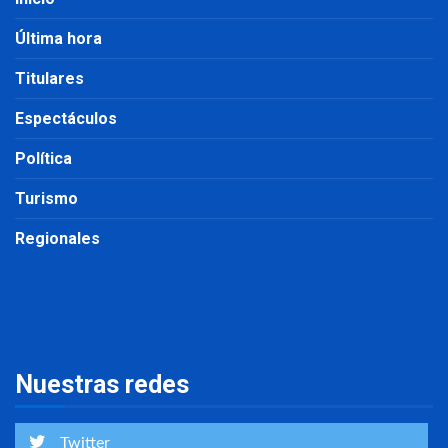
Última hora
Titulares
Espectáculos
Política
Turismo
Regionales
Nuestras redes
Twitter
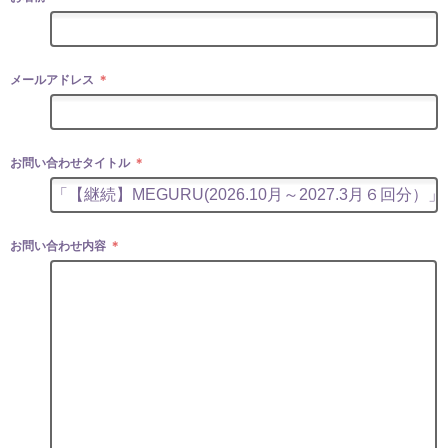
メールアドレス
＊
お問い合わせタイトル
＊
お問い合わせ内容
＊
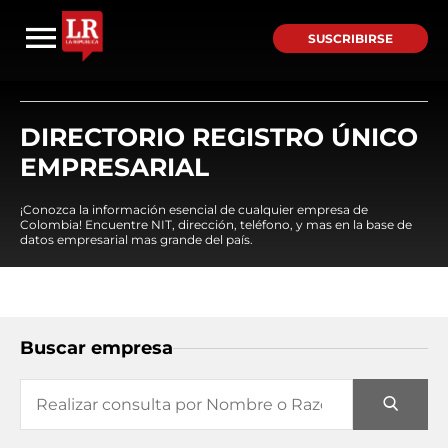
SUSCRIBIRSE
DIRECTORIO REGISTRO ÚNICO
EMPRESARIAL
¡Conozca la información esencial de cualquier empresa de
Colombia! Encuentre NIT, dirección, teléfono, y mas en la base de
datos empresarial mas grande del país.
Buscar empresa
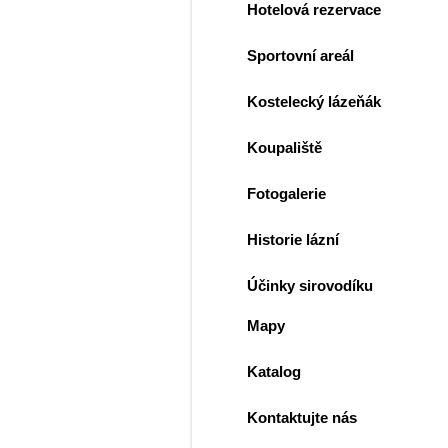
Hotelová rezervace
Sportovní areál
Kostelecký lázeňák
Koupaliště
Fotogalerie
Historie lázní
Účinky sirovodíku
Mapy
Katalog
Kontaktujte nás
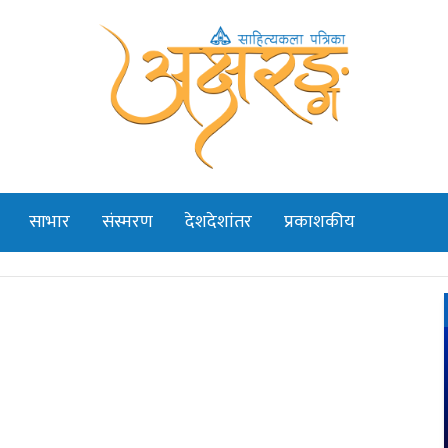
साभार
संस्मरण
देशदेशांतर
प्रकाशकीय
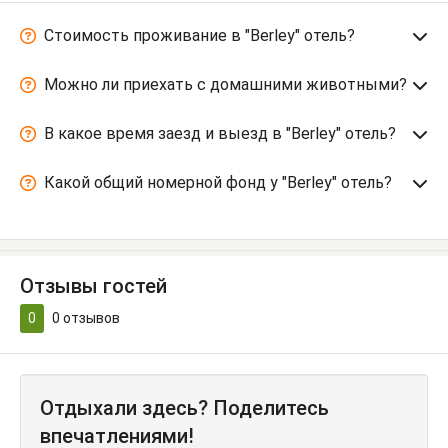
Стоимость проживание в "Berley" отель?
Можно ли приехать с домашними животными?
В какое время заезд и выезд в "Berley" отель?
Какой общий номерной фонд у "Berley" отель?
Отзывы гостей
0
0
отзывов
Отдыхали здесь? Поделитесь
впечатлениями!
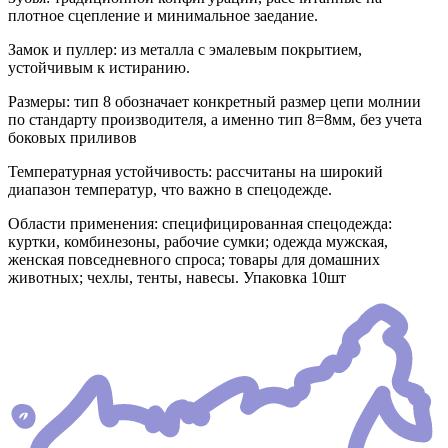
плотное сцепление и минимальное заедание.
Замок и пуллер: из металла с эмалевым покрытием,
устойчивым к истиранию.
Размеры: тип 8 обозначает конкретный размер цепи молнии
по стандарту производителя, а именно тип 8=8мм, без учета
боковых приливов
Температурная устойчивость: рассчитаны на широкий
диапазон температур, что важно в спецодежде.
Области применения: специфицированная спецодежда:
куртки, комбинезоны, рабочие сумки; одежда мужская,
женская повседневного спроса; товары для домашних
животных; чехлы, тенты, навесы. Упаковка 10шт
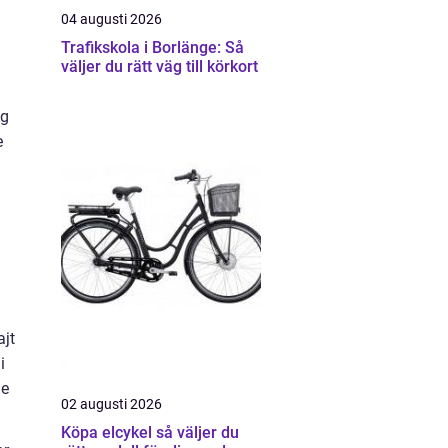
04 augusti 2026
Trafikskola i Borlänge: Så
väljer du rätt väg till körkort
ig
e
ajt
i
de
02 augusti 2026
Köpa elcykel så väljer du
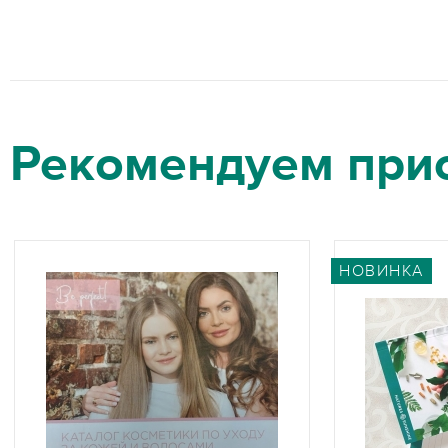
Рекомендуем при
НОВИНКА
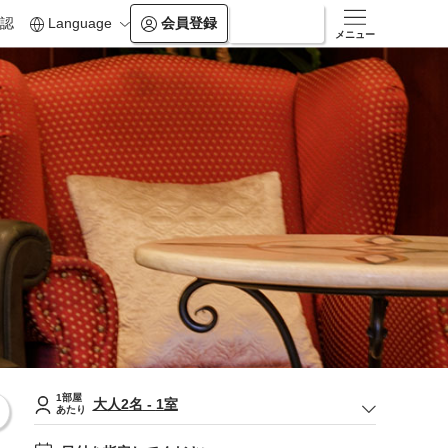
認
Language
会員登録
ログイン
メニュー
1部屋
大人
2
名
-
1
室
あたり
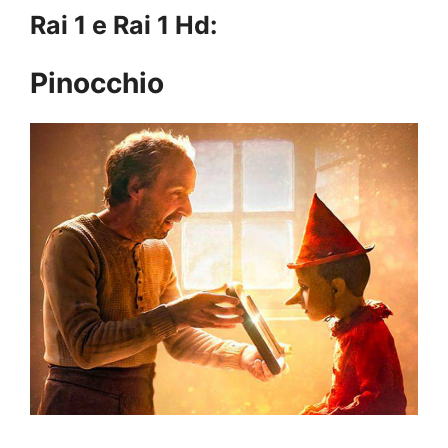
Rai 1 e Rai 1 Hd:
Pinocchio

------------------------------------------------------------------------

Take from the listing above each line containing "Berley".

*Exercise output:*
Стоимость проживание в "Berley" отель?
В какое время заезд и выезд в "Berley" отель?
Какой общий номерной фонд у "Berley" отель?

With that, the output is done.